Oscillations and Gravitation — AP Physics C: Mechanics

AP Physics C: Mechanics · Unit 6: Oscillations and Gravitation · 16 min read

1. Simple Harmonic Motion Derivation from Hooke's Law ★★★☆☆ ⏱ 4 min

The canonical SHM system is a mass on a frictionless horizontal spring, which follows Hooke's Law:

F_{net} = -kx

where $k$ is the spring constant, and $x$ is displacement from the equilibrium position $x=0$. Using Newton's second law $F = ma$, where acceleration $a = \frac{d^2x}{dt^2}$, we substitute to get the second-order linear differential equation for SHM:

m \frac{d^2x}{dt^2} + kx = 0

We define the angular frequency of the system as $\omega = \sqrt{\frac{k}{m}}$, which simplifies the ODE to $\frac{d^2x}{dt^2} = -\omega^2 x$. The general solution to this equation is:

x(t) = A\cos(\omega t + \phi)

where $A$ = amplitude (maximum displacement from equilibrium), and $\phi$ = phase constant (determined by initial position and velocity at $t=0$).

Exam tip: Examiners frequently ask you to derive this ODE for non-spring SHM systems (e.g., simple pendulum, physical pendulum), so always start with a free-body diagram to identify the restoring force.

2. Period and Frequency from SHM Differential Equations ★★☆☆☆ ⏱ 3 min

Period $T$ is the time required for one full oscillation, measured in seconds.

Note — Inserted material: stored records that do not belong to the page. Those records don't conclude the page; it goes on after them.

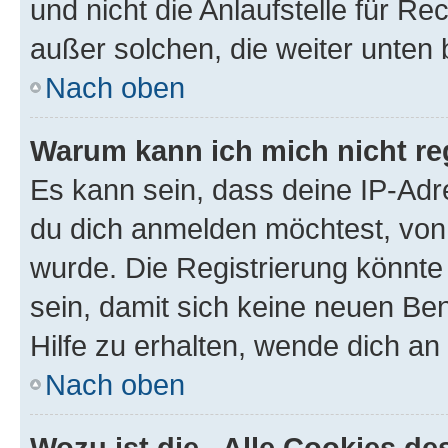
und nicht die Anlaufstelle für Re
außer solchen, die weiter unten
Nach oben
Warum kann ich mich nicht reg
Es kann sein, dass deine IP-Ad
du dich anmelden möchtest, von 
wurde. Die Registrierung könnt
sein, damit sich keine neuen B
Hilfe zu erhalten, wende dich an
Nach oben
Wozu ist die „Alle Cookies d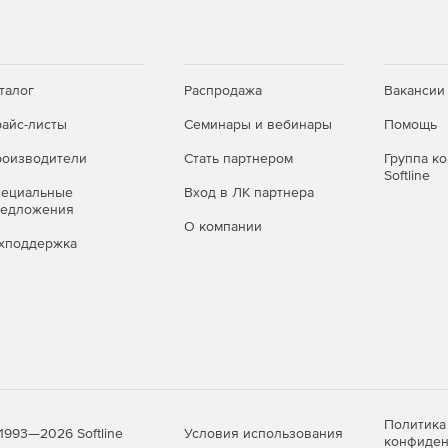
талог
Распродажа
Вакансии
айс-листы
Семинары и вебинары
Помощь
оизводители
Стать партнером
Группа к
Softline
пециальные
Вход в ЛК партнера
редложения
О компании
хподдержка
Политика
Условия использования
1993—2026 Softline
конфиден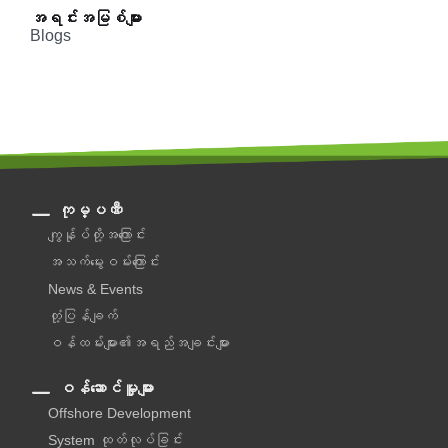
အရင်းအမြစ်များ
Blogs
ကုမ္ပဏီ
ကျွန်ုပ်တို့အကြောင်း
အသက်မွေးဝမ်းကြောင်း
News & Events
တုံ့ပြန်ချက်
ဝန်ထမ်းများ၏အရည်အချင်းများ
ဝန်ဆောင်မှူများ
Offshore Development
System ထုတ်လုပ်ခြင်း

Frequency $f = \frac{1}{T}$, measured in Hz, describes the number of oscillations per second. These quantities are linked to angular frequency by:

\omega = 2\pi f = \frac{2\pi}{T}

The most powerful exam technique for calculating period for any SHM system is to extract $\omega$ directly from the rearranged ODE, rather than memorizing system-specific period formulas. For any ODE in the form $\frac{d^2y}{dt^2} + Cy = 0$, $\omega = \sqrt{C}$, so $T = \frac{2\pi}{\sqrt{C}}$.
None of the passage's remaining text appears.